Topic: Guarantees concerning references/pointers into string


Author: John Max Skaller <maxtal@suphys.physics.su.oz.au>
Date: 1996/01/28
Raw View
J. Kanze wrote:

>         a = "A lot of junk" ;
>         a.reserve( 100 ) ;
>         char*               p1 = &a[ 1 ] ;
>         //  b = a ;
>         a.insert( 6 , "---" ) ;
>         char*               p2 = &a[ 1 ] ;
>         cout << "Reserve test: " << (p1 == p2 ? "Passed" : "Failed") << endl ;
>
> As I interpret the standard, the above is required to work.

 I agree. It should work.


> The presense of
> `reserve' makes copy on write anything but trivial to implement
> correctly.  (The exact case above is actually easy to avoid, and I'm
> surprised that g++ has the error.  But try uncommenting the assignment
> in the above code, and it becomes considerably more difficult to avoid
> the problem.)

 I do NOT understand. There is a problem with
copy on write implementations, but it has nothing to do with
reserve(). Rather, the problem occurs because of aliasing:

 void f(string &x, string const &y) {
  char &ch = y[0];
  x = "fred";
 }

Is "ch" assured? Nope:

 string s = "Hi";
 f(s,s);


Consider now:

 void f(string &x, string const &y) {
  char &ch = y[0];
  cout << x[0] << ch;
 }

Here, ch might _still_ be invalidated even though there
is no write operation -- merely binding a non-const
lvalue into the string _potentially_ allows writing,
and the string class has no choice but to do the copy
immediately. C++ overloads on the constness of the object
and not whether the context is an lvalue or rvalue context.

> One further question occurs: when may reallocation (and the resulting
> invalidation of the pointers) occur when reserve has not been called?
> For example, is the following guaranteed to work as expected:
>
>     string              s ;
>     size_t              i , j ;
>     assert( i < s.size() , j < s.size() ) ;
>     s[ i ] = s[ j ] ;
>
> I would like for the last statement to be well defined, but according to
> my reading of the standard, it isn't.  Reallocation is allowed in the
> non-const version of operator[] (and must be, if copy on write is to be
> a legal implementation).

 "must be" doesn't follow -- indexing _could_ return
a proxy object rather than a reference, couldn't it?

> This operator is called twice in the
> expression, and the compiler could very easily (and legally) generate
> both calls before using either of the results.  But if the second call
> reallocates, the reference returned by the first call is invalidated.
> (I cannot actually conceive of an implementation in which the second
> call reallocates, but I cannot find anything in the draft to guarantee
> that it won't.)

A naive COW implementation in which the "first" evaluated index operator
is the RHS above and for which a const alias is used will
invoke the CONST indexing operator, while evaluating
the LHS invokes the NONCONST indexing operator and triggers
reallocation.
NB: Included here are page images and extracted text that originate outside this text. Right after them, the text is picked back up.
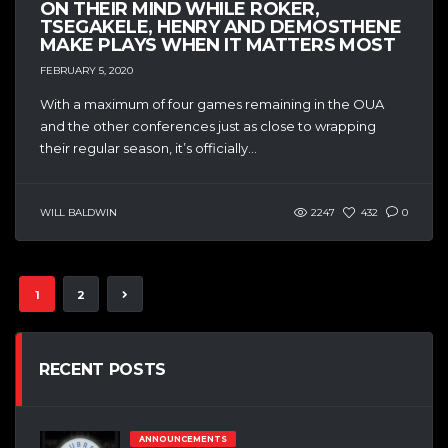
ON THEIR MIND WHILE ROKER,
TSEGAKELE, HENRY AND DEMOSTHENE
MAKE PLAYS WHEN IT MATTERS MOST
FEBRUARY 5, 2020
With a maximum of four games remaining in the OUA
and the other conferences just as close to wrapping
their regular season, it’s officially...
WILL BALDWIN
2247
432
0
1
2
RECENT POSTS
ANNOUNCEMENTS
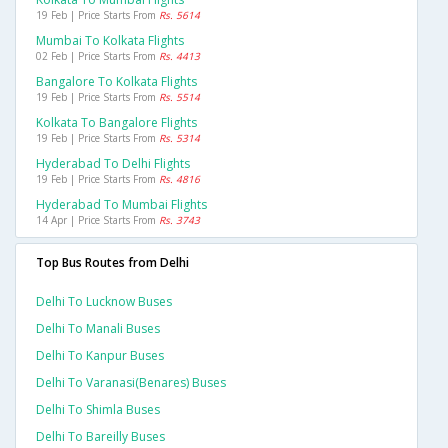
19 Feb | Price Starts From
Rs. 5614
Mumbai To Kolkata Flights
02 Feb | Price Starts From
Rs. 4413
Bangalore To Kolkata Flights
19 Feb | Price Starts From
Rs. 5514
Kolkata To Bangalore Flights
19 Feb | Price Starts From
Rs. 5314
Hyderabad To Delhi Flights
19 Feb | Price Starts From
Rs. 4816
Hyderabad To Mumbai Flights
14 Apr | Price Starts From
Rs. 3743
Top Bus Routes from Delhi
Delhi To Lucknow Buses
Delhi To Manali Buses
Delhi To Kanpur Buses
Delhi To Varanasi(benares) Buses
Delhi To Shimla Buses
Delhi To Bareilly Buses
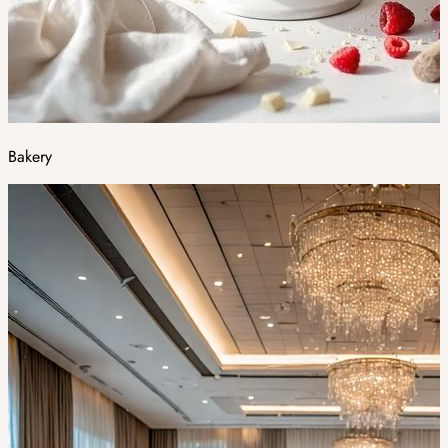
Bakery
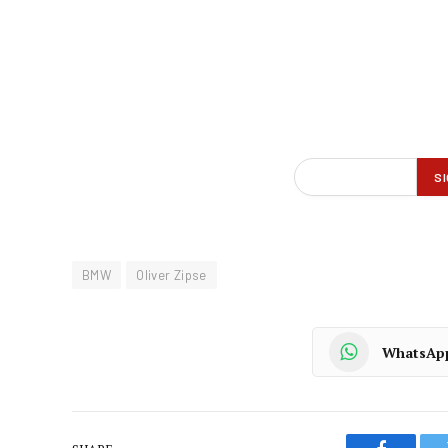
BMW
Oliver Zipse
WhatsAp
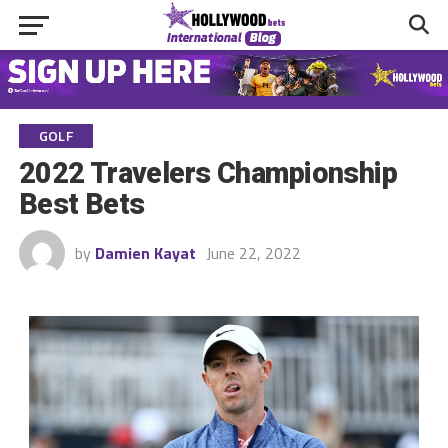
GOLF
2022 Travelers Championship
Best Bets
by
Damien Kayat
June 22, 2022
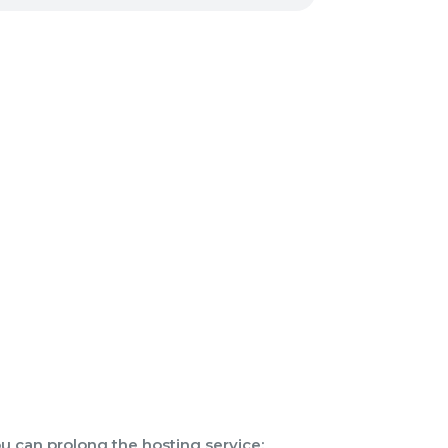
u can prolong the hosting service:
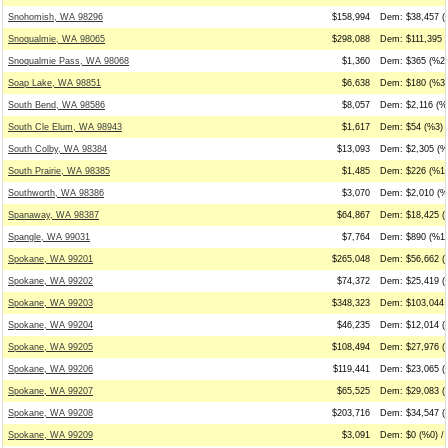
Snohomish, WA 98296
$158,994
Dem: $38,457 (
Snoqualmie, WA 98065
$298,088
Dem: $111,395 (
Snoqualmie Pass, WA 98068
$1,360
Dem: $365 (%27
Soap Lake, WA 98851
$6,638
Dem: $180 (%3)
South Bend, WA 98586
$8,057
Dem: $2,116 (%2
South Cle Elum, WA 98943
$1,617
Dem: $54 (%3) 
South Colby, WA 98384
$13,093
Dem: $2,305 (%
South Prairie, WA 98385
$1,485
Dem: $226 (%15
Southworth, WA 98386
$3,070
Dem: $2,010 (%6
Spanaway, WA 98387
$64,867
Dem: $18,425 (
Spangle, WA 99031
$7,764
Dem: $890 (%11
Spokane, WA 99201
$265,048
Dem: $56,662 (
Spokane, WA 99202
$74,372
Dem: $25,419 (
Spokane, WA 99203
$348,323
Dem: $103,044 
Spokane, WA 99204
$46,235
Dem: $12,014 (
Spokane, WA 99205
$108,494
Dem: $27,976 (
Spokane, WA 99206
$119,441
Dem: $23,065 (
Spokane, WA 99207
$65,525
Dem: $29,083 (
Spokane, WA 99208
$203,716
Dem: $34,547 (
Spokane, WA 99209
$3,091
Dem: $0 (%0) / 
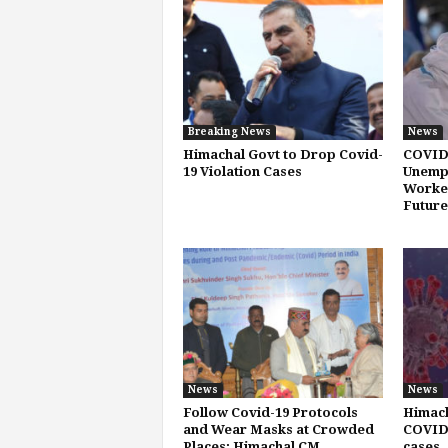
Breaking News
News
Himachal Govt to Drop Covid-
COVID
19 Violation Cases
Unemp
Worker
Future
News
News
Follow Covid-19 Protocols
Himach
and Wear Masks at Crowded
COVID-
Places: Himachal CM
cases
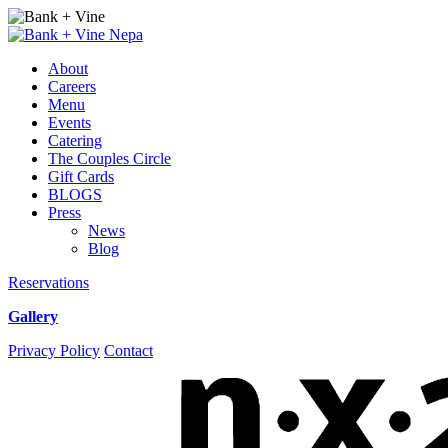
Best
Restaurant
About
in
Careers
Wilkes-
Menu
Barre
Events
Catering
The Couples Circle
Gift Cards
BLOGS
Press
News
Blog
Reservations
Gallery
Instagram
Facebook
Privacy Policy
Contact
For example:

 string s = "Hello";
 string const &cs = s;
 s[0] = cs[0];

is almost certain to fail in a naive COW implementation
if the RHS indexing happens to return a lvalue instead
of an rvalue.

Here's another case:

 s.insert(const_iterator, "x");

[No, there's nothing wrong with inserting at a const iterator.
It is the string object before the dot (.) that must be
non-const to support insertion, NOT the iterator, which merely
marks the place where the insertion is to occur.]
But calling the "insert" method might trigger a reallocation.

I would not be surprised at an implemention
which split the representation when ANY iterator
was got from the string -- const or not. The same
fix can be applied to indexing (requiring a mutable
pointer inside the string object).

Is there a rule for writing COW that makes it work???

Yes. IF any method returns something that
binds directly to the representation, it must
be split BEFORE the binding is done.

For example, if the indexing operator uses
a suitable proxy, there's no problem.
Similarly, if the iterators are pairs:

 (string*, index)

there's no problem.

My current string class MTLstring does the latter AND is a naive
(non-COW) implementation AND allows accesses
"off the end" -- it is highly robust, and VERY hard to break
without doing "obvious" things (like deleting the string).
It permits you to insert or erase in the string
and will NOT invalidate any iterators. In fact,
my iterators CANNOT be invalidated except by deleting
the string. They may, of course, magically point to
a new character after an insertion. [In fact,
my iterators can be anchored at EITHER end of the
string, so a "end()-1" iterator is NOT moved
by an insertion at end()-2, because it's anchored
to the RHS end of the string, not the LHS end.]

The price is inefficiency: read/write can
be made very efficient by grabbing a pointer
to the raw array, but duplicate copying
make the class unsuitable for som applications.

But I'm just not interested in chasing the kind of
horrible problems that fragile implementations have, in a class
I personally conceive as a formatting
and message passing utility.

A reasonable compromise for a COW implementation
to make users of the indexing operators
and STL iterators pay for using non-OO syntax:

 s.put(index, chr)

does not suffer from these problems, for example.

--
John Max Skaller               voice: 61-2-566-2189
81 Glebe Point Rd              fax:   61-2-660-0850
GLEBE NSW 2037                 web: http://www.maxtal.com.au/~skaller/
AUSTRALIA                      email: skaller@maxtal.com.au

[ comp.std.c++ is moderated.  Submission address: std-c++@ncar.ucar.edu.
  Contact address: std-c++-request@ncar.ucar.edu.  The moderation policy
  is summarized in http://dogbert.lbl.gov/~matt/std-c++/policy.html. ]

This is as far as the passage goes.